Le comité directeur du mouvement Totelema a échangé ce samedi 1er mai avec la commission RAM (Registre des appareils mobiles) sur des perturbations de fonctionnement auprès d’un réseau de télécommunication attribuées « faussement » au RAM.

S’exprimant via un communiqué parvenu à ACTU7.CD, cette structure qui commence par rappeler à la population que « l’économie d’un pays dépend aussi du paiement des impôts source de revenu pouvant augmenter le budget », met en garde contre « tous les plans diaboliques pouvant déstabiliser un projet du Gouvernement qui peut élever l’économie du pays ».

Dans ce même document, le mouvement Totelema demande aux congolais de ne pas céder à ce qu’il qualifie de manipulation et intoxication.

« Nous demandons à la population congolaise de ne pas céder à la manipulation et à l’intoxication des réseaux de télécommunications pour boycotter le projet du Ministère des PT-NTIC », lit-on dans ce communiqué qui porte la signature de Christian Bosoyi, Président national de cette structure.

En vue d’apporter un soutien au RAM, le mouvement Totelema annonce la tenue, dans les jours qui viennent, d’une marche pacifique.

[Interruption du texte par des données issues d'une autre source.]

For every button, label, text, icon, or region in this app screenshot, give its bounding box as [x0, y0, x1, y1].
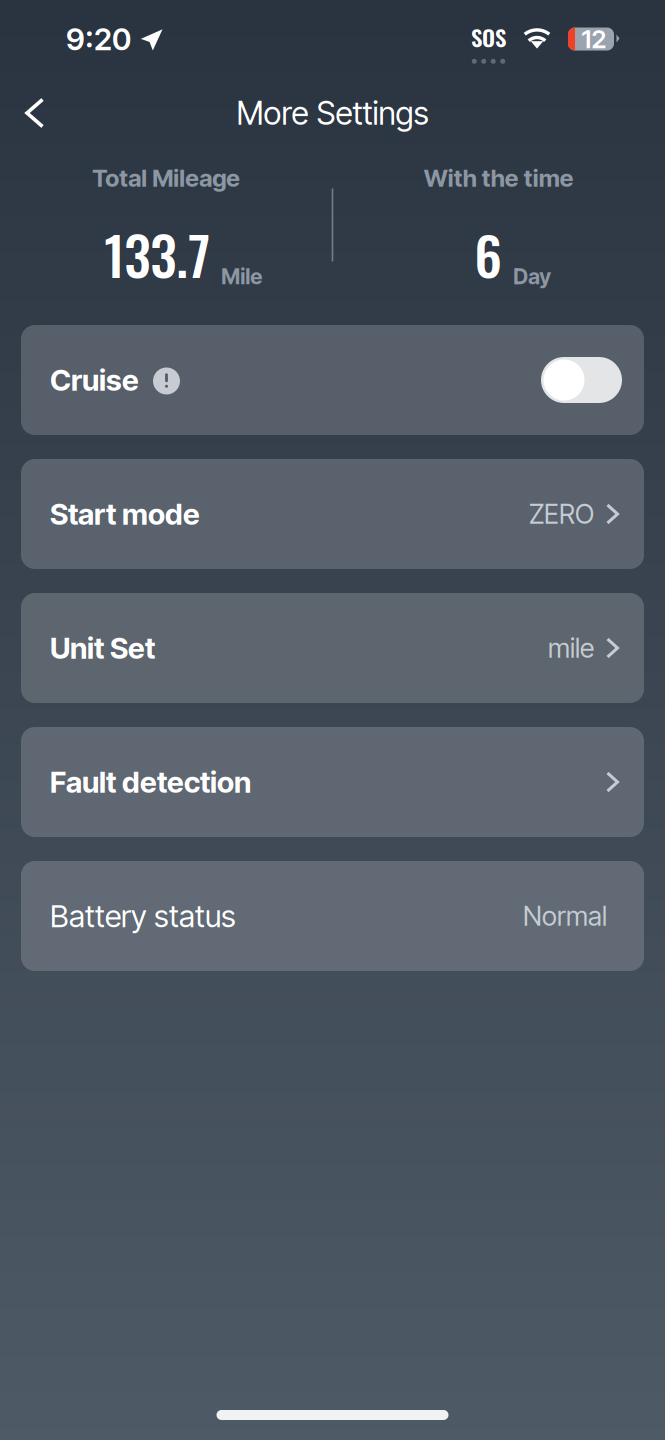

A l’entame de son message, ce mouvement avait tâché de rappeler les objectifs poursuivis par cette redevance RAM, dont l’optimisation de la sécurité et la qualité de service de réseau mobile sur le territoire national, lutter efficacement contre la contrefaçon des les appareils mobiles par la déconnexion aux réseaux des appareils identifiés comme non conformes, combattre le vol des appareils mobiles via le blocage des appareils déclarés comme volés ou perdus, et assurer la sécurité via la géo-localisation et contrôler des appels entrants et sortants.

Depuis trois (3) jours déjà, certains abonnés de Vodacom se voient empêchés d’activer les forfaits internet, appels ou SMS, croisant un message de RAM les obligeant à desservir d’abord cette redevance avant toute chose. Et, pour la plupart, malgré les unités rechargées, la situation ne change pas.